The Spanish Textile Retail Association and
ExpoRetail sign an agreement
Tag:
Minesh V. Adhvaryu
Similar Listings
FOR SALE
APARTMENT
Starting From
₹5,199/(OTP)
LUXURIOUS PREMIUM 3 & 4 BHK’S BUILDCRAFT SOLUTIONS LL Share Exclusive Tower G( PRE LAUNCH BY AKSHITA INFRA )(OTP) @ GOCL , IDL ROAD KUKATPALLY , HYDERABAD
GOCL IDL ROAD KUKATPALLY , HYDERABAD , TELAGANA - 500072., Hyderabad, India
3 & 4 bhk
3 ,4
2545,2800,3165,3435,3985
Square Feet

-*-

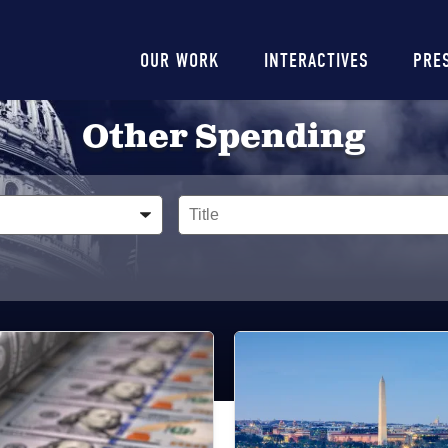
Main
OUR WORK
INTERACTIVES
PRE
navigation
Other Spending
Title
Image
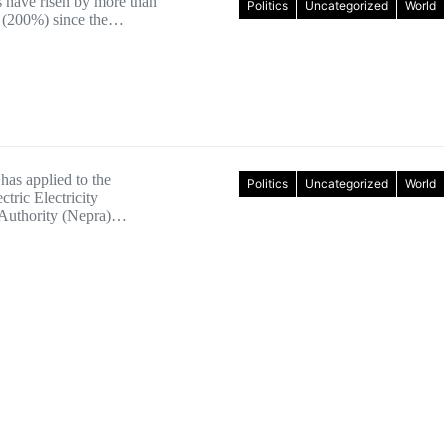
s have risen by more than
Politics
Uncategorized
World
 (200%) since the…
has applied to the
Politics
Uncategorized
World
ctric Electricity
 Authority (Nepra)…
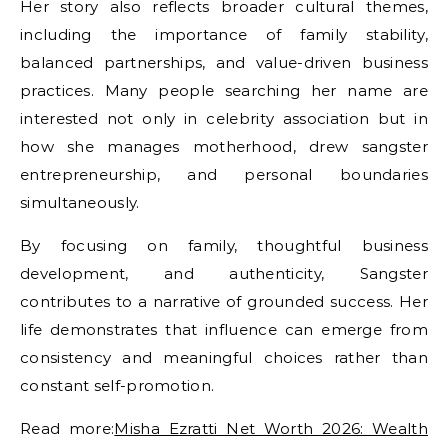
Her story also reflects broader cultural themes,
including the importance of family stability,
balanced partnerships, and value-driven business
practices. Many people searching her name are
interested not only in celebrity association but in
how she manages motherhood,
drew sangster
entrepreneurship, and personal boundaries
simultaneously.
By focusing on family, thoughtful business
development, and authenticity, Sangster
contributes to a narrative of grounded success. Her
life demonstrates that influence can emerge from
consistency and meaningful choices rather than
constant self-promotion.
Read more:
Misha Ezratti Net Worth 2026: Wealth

-*-

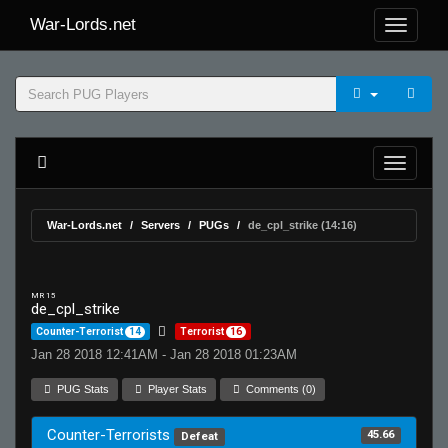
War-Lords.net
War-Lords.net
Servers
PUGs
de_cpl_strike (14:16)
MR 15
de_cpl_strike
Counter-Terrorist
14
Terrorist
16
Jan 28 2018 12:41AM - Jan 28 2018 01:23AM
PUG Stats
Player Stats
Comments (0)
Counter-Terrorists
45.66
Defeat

-*-

Assignment: Show me every line in the data above that includes "GOCL".

Expected output:
LUXURIOUS PREMIUM 3 & 4 BHK’S BUILDCRAFT SOLUTIONS LL Share Exclusive Tower G( PRE LAUNCH BY AKSHITA INFRA )(OTP) @ GOCL , IDL ROAD KUKATPALLY , HYDERABAD
GOCL IDL ROAD KUKATPALLY , HYDERABAD , TELAGANA - 500072., Hyderabad, India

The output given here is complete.